И это вызывает у меня какое-то, наверное, чувство стыда и неловкости. Но чтобы скрыть замешательство, раздраженно произношу:
-Хочу напомнить, что это не я согласился трахатся за деньги.
-Засунь себе в зад свои напоминания! Я согласилась только потому, потому… -и тут она замолкает к моему великому облегчению. В это мгновение я счастлив, что Чайка гордая птица и не станет взывать к моей совести, вызывая жалость неуместными, ненужными признаниями, ибо я не хочу делать ей больнее, игнорируя ее «люблю», под которым она хрен пойми что подразумевает.

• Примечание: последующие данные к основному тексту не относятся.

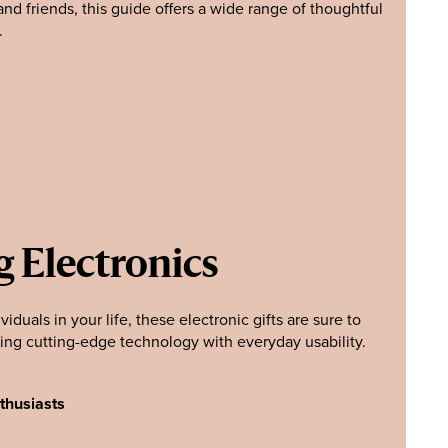
nd friends, this guide offers a wide range of thoughtful
.
g Electronics
viduals in your life, these electronic gifts are sure to
ing cutting-edge technology with everyday usability.
thusiasts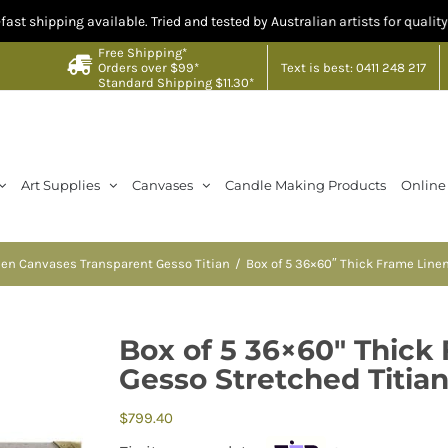
ng available. Tried and tested by Australian artists for quality you can t
Free Shipping*
Text is best: 0411 248 217
Orders over $99*
Standard Shipping $11.30*
Art Supplies
Canvases
Candle Making Products
Online
nen Canvases Transparent Gesso Titian
Box of 5 36×60″ Thick Frame Line
Box of 5 36×60″ Thick
Gesso Stretched Titia
$
799.40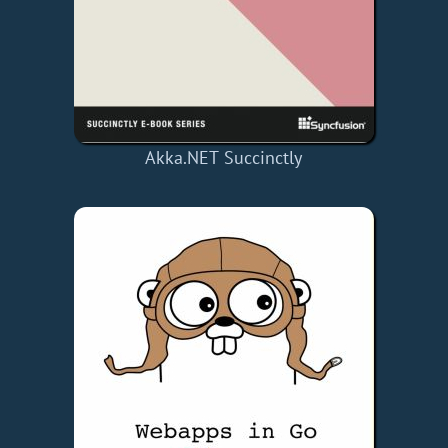
Akka.NET Succinctly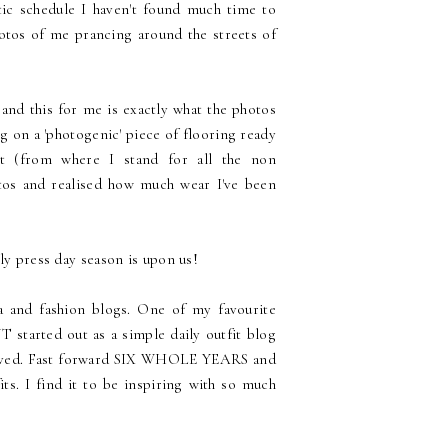
tic schedule I haven't found much time to
otos of me prancing around the streets of
 and this for me is exactly what the photos
 on a 'photogenic' piece of flooring ready
t (from where I stand for all the non
tos and realised how much wear I've been
ly press day season is upon us!
a and fashion blogs. One of my favourite
 started out as a simple daily outfit blog
 loved. Fast forward SIX WHOLE YEARS and
its. I find it to be inspiring with so much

И все же стоит быть откровенным с собой, эта девочка стала мне не безразлична, поэтому, когда она в следующее мгновение ничего более не говоря, разворачивается, собираясь покинуть квартиру, я иду следом и пытаюсь одной фразой напомнить ей о незавидном положении, в котором она оказалась:
-Не будь дурой! Куда ты собралась?
Янка замирает, а затем, медленно обернувшись, смотрит на меня презрительно и холодно произносит:
– Я лучше буду дурой, Олег, приползу на коленях к маме, но никогда не свяжусь с женатым мужиком. У всех есть табу, считай, что у меня такое. Хоть ты обо мне невысокого мнения, но знаешь, у меня тоже есть принципы.
-Какая избирательная нравственность, – съязвил я по привычке, на что она ответила тем же.
-Лучше «избирательная», чем ее полное отсутствие!